Scientists Checking 44,000-Year-Old Frozen Wolf for Ancient Viruses

A 44,000-year-old wolf was discovered in Yakutia, eastern Russia, in 2021. The wolf, which is remarkably well-preserved with its teeth, fur, and some organs intact, is currently being studied by researchers at North-Eastern Federal University in Yakutsk, Russia. The wolf, believed to be an extinct species, is the only complete adult Pleistocene wolf ever found, making it a unique find in the scientific community.

Researchers are investigating the wolf’s stomach for signs of its last meal and ancient microbes. The wolf’s genome will be studied to reveal its place in the canine family tree. Initial analysis suggests that the wolf was an adult male and likely hunted in a flat, cold environment full of mammoths, wooly rhinoceroses, extinct horses, bison, and reindeer. Remains of some of these animals might still be found in the wolf’s gut.

Studying the ancient microbes in the wolf’s gut could help researchers understand their functions and whether the wolf had parasites. If any of the microorganisms are unknown to science, they could play a role in the development of future medicines. This discovery is part of a larger collaboration to study other ancient animals, including fossil hares, a horse, and a bear.

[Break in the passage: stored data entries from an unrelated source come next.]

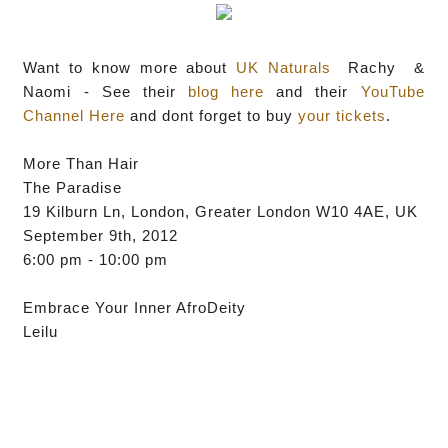
Want to know more about
UK Naturals
Rachy &
Naomi - See their
blog here
and their
YouTube
Channel Here
and dont forget to buy
your tickets
.
More Than Hair
The Paradise
19 Kilburn Ln, London, Greater London W10 4AE, UK
September 9th, 2012
6:00 pm - 10:00 pm
Embrace Your Inner AfroDeity
Leilu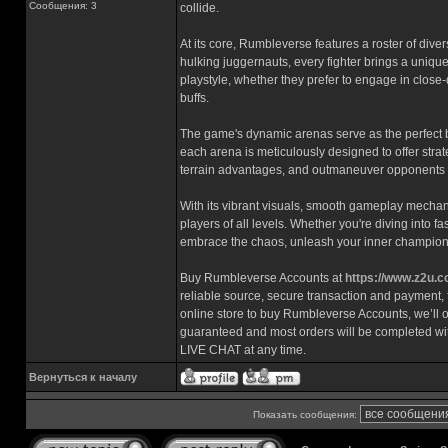
Сообщения: 3
collide.
At its core, Rumbleverse features a roster of diver
hulking juggernauts, every fighter brings a unique 
playstyle, whether they prefer to engage in close-
buffs.
The game's dynamic arenas serve as the perfect 
each arena is meticulously designed to offer str
terrain advantages, and outmaneuver opponents t
With its vibrant visuals, smooth gameplay mechan
players of all levels. Whether you're diving into f
embrace the chaos, unleash your inner champion,
Buy Rumbleverse Accounts at
https://www.z2u.
reliable source, secure transaction and payment, f
online store to buy Rumbleverse Accounts, we’ll of
guaranteed and most orders will be completed wi
LIVE CHAT at any time.
Вернуться к началу
Показать сообщения: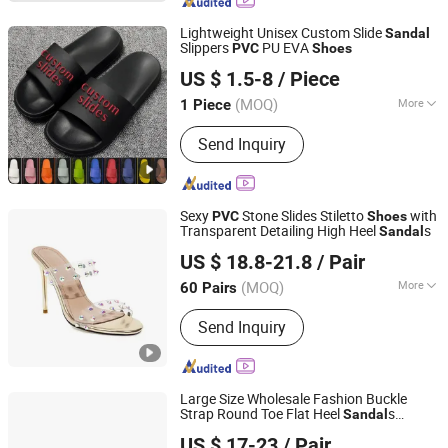
Sunglasses, Clothing
Lightweight Unisex Custom Slide
Sandal
Slippers
PU EVA
PVC
Shoes
Jinjiang Henghao Shoe Industry Ltd.
US $ 1.5-8
/ Piece
(MOQ)
More
1 Piece
Fujian, China
Since 2021
OutSole :
PU
Send Inquiry
Sexy
Stone Slides Stiletto
with
PVC
Shoes
Transparent Detailing High Heel
s
Sandal
Deyang Shangen Trading Co., Ltd.
US $ 18.8-21.8
/ Pair
(MOQ)
More
60 Pairs
Sichuan, China
Since 2022
Main Products:
Women Shoes, Ladies
Send Inquiry
Shoes, Women Footwear, Men
Footwear, Fashion Shoes, Men Shoes,
Sport Shoes
Large Size Wholesale Fashion Buckle
Strap Round Toe Flat Heel
s
Sandal
Sichuan Jinyou Shoes Co., Ltd.
Transparent
Flats Women Ballet
PVC
US $ 17-23
/ Pair
Shoes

As global temperatures rise, more ancient creatures like this are re-emerging from the world’s permafrost. However, the thawing of permafrost also poses a risk, as it can release harmful pathogens like anthrax, as seen in a 2016 outbreak in Siberia’s Yamal Peninsula. Researchers fear that other pathogens may slumber in the tundra, with the thaw of a warming world slowly creeping toward them. Last year, a 48,000-year-old virus was revived from the Siberian permafrost, raising concerns about the potential risks of ancient viruses and bacteria. The study of the Yakutia wolf’s gut could help researchers better understand the microbes hiding inside permafrost creatures.